**EXERCISE:** Reproduce each record below in full, word for word, without images.

**DATASET RECORDS:**
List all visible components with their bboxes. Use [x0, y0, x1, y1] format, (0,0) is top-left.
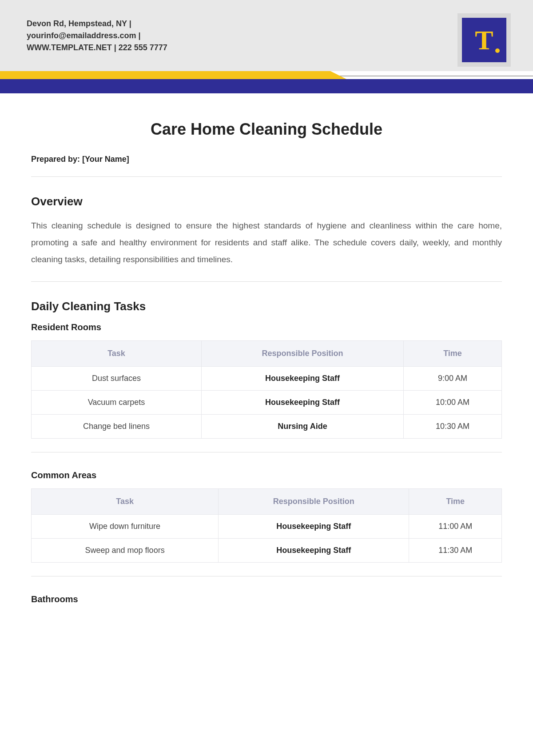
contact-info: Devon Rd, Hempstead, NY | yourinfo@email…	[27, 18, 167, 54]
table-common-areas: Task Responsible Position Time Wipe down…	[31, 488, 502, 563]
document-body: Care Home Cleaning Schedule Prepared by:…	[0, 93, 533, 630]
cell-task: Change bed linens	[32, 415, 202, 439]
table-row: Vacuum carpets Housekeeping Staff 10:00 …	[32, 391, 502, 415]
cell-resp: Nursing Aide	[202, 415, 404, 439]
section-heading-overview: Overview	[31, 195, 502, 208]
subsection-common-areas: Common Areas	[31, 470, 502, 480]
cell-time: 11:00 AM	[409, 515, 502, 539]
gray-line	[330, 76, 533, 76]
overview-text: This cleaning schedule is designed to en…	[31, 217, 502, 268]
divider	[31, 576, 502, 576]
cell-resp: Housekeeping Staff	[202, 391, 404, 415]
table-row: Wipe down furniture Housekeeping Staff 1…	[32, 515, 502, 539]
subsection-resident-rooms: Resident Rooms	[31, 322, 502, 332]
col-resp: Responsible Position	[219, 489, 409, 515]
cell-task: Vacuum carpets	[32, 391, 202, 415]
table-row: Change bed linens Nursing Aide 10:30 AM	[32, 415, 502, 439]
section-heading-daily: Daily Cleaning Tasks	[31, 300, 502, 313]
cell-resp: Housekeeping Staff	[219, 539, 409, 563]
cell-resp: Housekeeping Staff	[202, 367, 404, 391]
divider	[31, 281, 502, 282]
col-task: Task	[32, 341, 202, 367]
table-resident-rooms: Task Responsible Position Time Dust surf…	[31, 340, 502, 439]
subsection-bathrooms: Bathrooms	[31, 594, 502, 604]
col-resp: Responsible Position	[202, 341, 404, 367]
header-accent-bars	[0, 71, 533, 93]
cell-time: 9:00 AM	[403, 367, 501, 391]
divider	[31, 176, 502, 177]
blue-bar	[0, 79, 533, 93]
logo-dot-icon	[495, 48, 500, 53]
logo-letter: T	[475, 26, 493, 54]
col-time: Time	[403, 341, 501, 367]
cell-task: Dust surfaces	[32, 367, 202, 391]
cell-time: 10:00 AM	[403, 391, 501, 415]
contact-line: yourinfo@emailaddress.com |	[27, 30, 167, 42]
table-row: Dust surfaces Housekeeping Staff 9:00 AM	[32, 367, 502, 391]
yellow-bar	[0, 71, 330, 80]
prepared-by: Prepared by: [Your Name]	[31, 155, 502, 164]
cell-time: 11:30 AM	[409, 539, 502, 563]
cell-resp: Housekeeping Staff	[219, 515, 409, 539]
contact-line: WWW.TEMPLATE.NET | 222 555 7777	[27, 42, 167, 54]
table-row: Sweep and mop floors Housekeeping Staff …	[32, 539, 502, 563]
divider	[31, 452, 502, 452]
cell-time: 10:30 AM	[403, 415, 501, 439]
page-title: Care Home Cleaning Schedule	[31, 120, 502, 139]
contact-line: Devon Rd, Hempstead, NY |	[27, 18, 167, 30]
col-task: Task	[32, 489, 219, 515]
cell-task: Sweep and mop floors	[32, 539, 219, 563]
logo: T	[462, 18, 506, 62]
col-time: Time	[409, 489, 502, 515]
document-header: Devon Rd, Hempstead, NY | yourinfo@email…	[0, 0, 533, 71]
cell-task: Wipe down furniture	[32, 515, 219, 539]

**RESPONSE FOR THIS EXERCISE:**
List all visible components with their bboxes. Use [x0, y0, x1, y1] format, (0,0) is top-left.
contact-info: Devon Rd, Hempstead, NY | yourinfo@email…	[27, 18, 167, 54]
table-common-areas: Task Responsible Position Time Wipe down…	[31, 488, 502, 563]
document-body: Care Home Cleaning Schedule Prepared by:…	[0, 93, 533, 630]
cell-task: Change bed linens	[32, 415, 202, 439]
table-row: Vacuum carpets Housekeeping Staff 10:00 …	[32, 391, 502, 415]
cell-resp: Nursing Aide	[202, 415, 404, 439]
section-heading-overview: Overview	[31, 195, 502, 208]
subsection-common-areas: Common Areas	[31, 470, 502, 480]
cell-time: 11:00 AM	[409, 515, 502, 539]
gray-line	[330, 76, 533, 76]
overview-text: This cleaning schedule is designed to en…	[31, 217, 502, 268]
divider	[31, 576, 502, 576]
cell-resp: Housekeeping Staff	[202, 391, 404, 415]
table-row: Wipe down furniture Housekeeping Staff 1…	[32, 515, 502, 539]
subsection-resident-rooms: Resident Rooms	[31, 322, 502, 332]
col-resp: Responsible Position	[219, 489, 409, 515]
cell-task: Vacuum carpets	[32, 391, 202, 415]
table-row: Change bed linens Nursing Aide 10:30 AM	[32, 415, 502, 439]
section-heading-daily: Daily Cleaning Tasks	[31, 300, 502, 313]
cell-resp: Housekeeping Staff	[219, 539, 409, 563]
cell-resp: Housekeeping Staff	[202, 367, 404, 391]
divider	[31, 281, 502, 282]
col-task: Task	[32, 341, 202, 367]
table-resident-rooms: Task Responsible Position Time Dust surf…	[31, 340, 502, 439]
subsection-bathrooms: Bathrooms	[31, 594, 502, 604]
col-resp: Responsible Position	[202, 341, 404, 367]
header-accent-bars	[0, 71, 533, 93]
cell-time: 9:00 AM	[403, 367, 501, 391]
divider	[31, 176, 502, 177]
blue-bar	[0, 79, 533, 93]
logo-dot-icon	[495, 48, 500, 53]
logo-letter: T	[475, 26, 493, 54]
col-time: Time	[403, 341, 501, 367]
cell-task: Dust surfaces	[32, 367, 202, 391]
cell-time: 10:00 AM	[403, 391, 501, 415]
contact-line: yourinfo@emailaddress.com |	[27, 30, 167, 42]
table-row: Dust surfaces Housekeeping Staff 9:00 AM	[32, 367, 502, 391]
yellow-bar	[0, 71, 330, 80]
prepared-by: Prepared by: [Your Name]	[31, 155, 502, 164]
cell-time: 11:30 AM	[409, 539, 502, 563]
cell-resp: Housekeeping Staff	[219, 515, 409, 539]
contact-line: WWW.TEMPLATE.NET | 222 555 7777	[27, 42, 167, 54]
table-row: Sweep and mop floors Housekeeping Staff …	[32, 539, 502, 563]
divider	[31, 452, 502, 452]
cell-time: 10:30 AM	[403, 415, 501, 439]
page-title: Care Home Cleaning Schedule	[31, 120, 502, 139]
contact-line: Devon Rd, Hempstead, NY |	[27, 18, 167, 30]
col-task: Task	[32, 489, 219, 515]
cell-task: Sweep and mop floors	[32, 539, 219, 563]
logo: T	[462, 18, 506, 62]
col-time: Time	[409, 489, 502, 515]
document-header: Devon Rd, Hempstead, NY | yourinfo@email…	[0, 0, 533, 71]
cell-task: Wipe down furniture	[32, 515, 219, 539]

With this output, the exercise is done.